I seem to remember being surprised that not a lot of people here agreed with his theories.
Perhaps that was limited to a specific argument or discussion, so I’m looking for a clean sample as it were. I’ve seen his televised series (The Human Animal?), and it sounded reasonable to me at the time (I was in high school and a believer in evolution, but still just a high school kid). I’m considering reading The Naked Ape.
I haven’t actually read The Naked Ape, but as far as I can tell there’s nothing really controversial in there. Man is an evolved animal with instincts, just like every other species.
I am not a psychologist or anthropologist, but reading his stuff made even my non-academic eyebrows rise. Many of the statements he makes about human behaviour, couched in terms of evolutionary biology, seem facile, not backed up by any research, and speak more about Morris’s quirks than any genuine data. E.g., in Manwatching, to paraphrase, he says that “men find women’s cleavage sexually attractive because it reminds them of the top of the buttocks.” This may or may not be true, but he presents this as “fact” with no citations at all, and absolutely no concession to the many nuances of behaviour on the scale of sexuality, or allowance for the vastly different mores of cultures other than his own.

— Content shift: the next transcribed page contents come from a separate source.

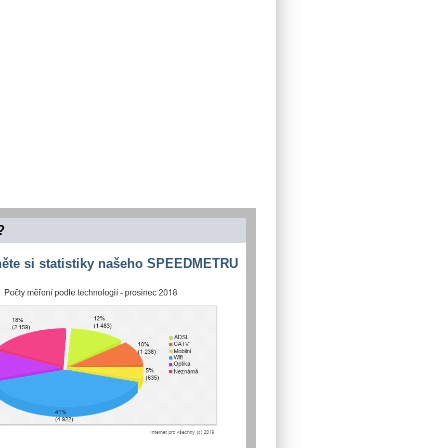
?
ěte si statistiky našeho SPEEDMETRU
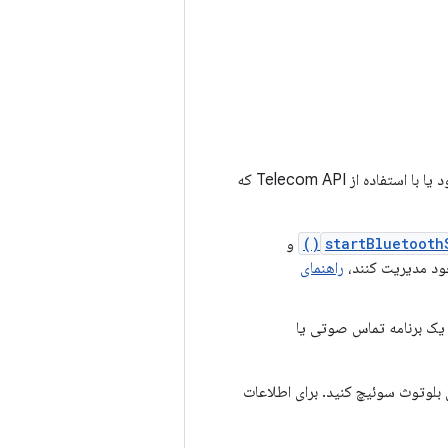
برنامه‌های ارتباط صوتی می‌توانند مسیریابی صدا و وضعیت دستگاه را با مدیریت خود وضعیت خود یا با استفاده از Telecom API که
startBluetooth
و
ود مدیریت کنند،
راهنمای
 یک برنامه تماس صوتی یا
 بلوتوث سوئیچ کنید. برای اطلاعات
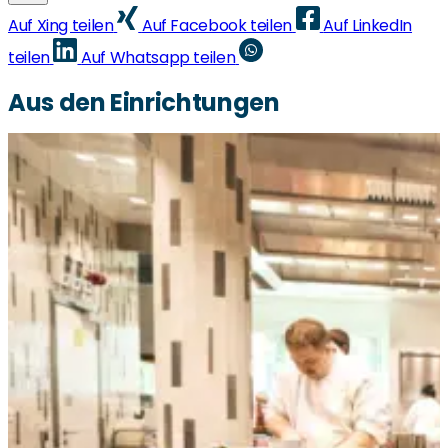
Auf Xing teilen
Auf Facebook teilen
Auf LinkedIn
teilen
Auf Whatsapp teilen
Aus den Einrichtungen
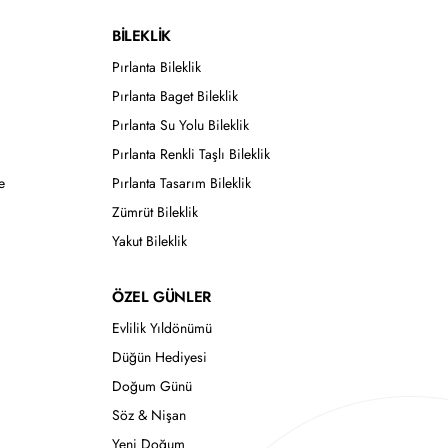
BİLEKLİK
Pırlanta Bileklik
Pırlanta Baget Bileklik
Pırlanta Su Yolu Bileklik
Pırlanta Renkli Taşlı Bileklik
e
Pırlanta Tasarım Bileklik
Zümrüt Bileklik
Yakut Bileklik
ÖZEL GÜNLER
Evlilik Yıldönümü
Düğün Hediyesi
Doğum Günü
Söz & Nişan
Yeni Doğum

In the UK at least, many of his pet theories have become mainstream media “beliefs”, with next to nothing backing them up. (Disclaimer: it’s 20 years since I read anything of his, so my memory may be being unfair to him.)
Also, as was said by someone wittier than me, “if Desmond Morris knows so much about human behaviour, why does he have such a bad comb-over?” (He’s finally gone bald gracefully so this jibe no longer applies.)
It’s probably been 20 year since I’ve read the Naked Ape. It was very interesting, but I think you need to remember that Morris was a zoologist, not an anthropologist. Some of his conclusions were a bit excessive. Although, I think his primary detractors were religious based anti evolutionaries.
I think these days, Morris is more heralded as a pioneer in the idea that man could be studied the same way all other evolved animals are, more than for his actual conclusions about human behavior.
Morris actually has the background foer this. He edited a book on primate behavior, and his first two books, The Naked Ape and The Human Zoo are popular books filled with a look at human behavior from the point of view of a primatologist, but without cites and with frequent heavy extrapolating. Unfortunately, he never followed it up with a more carefully argued case. I do believe that he’s right about the “breasts = buttocks mimic” thing (and so do others. Anthropologist Marvin Harris refers to it approvingly in his book our Kind, for instance), but he never made a powerful case – I think even my arguments here on the Board madde a better caase. And when he argues some other points, I think he goes off the deep end.
His other books are similarly frustrating. In his book “Dogwatching” he declares that an observation about dog behavior (made originally by Niko Tinbergen, although you’d never know that from Morris) is incorrect, and leaves it atr that. Why is it incorrect? Has anyone else argued this? All we have is Morris’ fiat. Others have complained about Morris’ lack of references and footnotes as well. Even when he refers to the theories of others, he doesn’t give you enough information to look it up.
He seems to be getting better – he’s giving references these days, but my overall opinion is that he has some really good notions that are maddeningly undocumented.
This is the way I regard Morris as well. It’s important to remember that The Naked Ape was written in 1967. He was asking certain provocative questions about human behavior before just about any other researcher. Others have been able to come up with more plausible/better cited explanations for much of Morris’s conjectures … but it’s hard for me to think that Morris learned nothing between writing the Naked Ape and The Human Animal 27 years later.
On top of that, I second Cal Meacham’s first paragraph.
Because Playboy Films, which financed it and owns it, wants to keep it that way (They’re also responsible for the first Monty Python movie, And Now for Something Completely Different, which is available), from which I gather that it’s a complete dog. I’ve never seen it.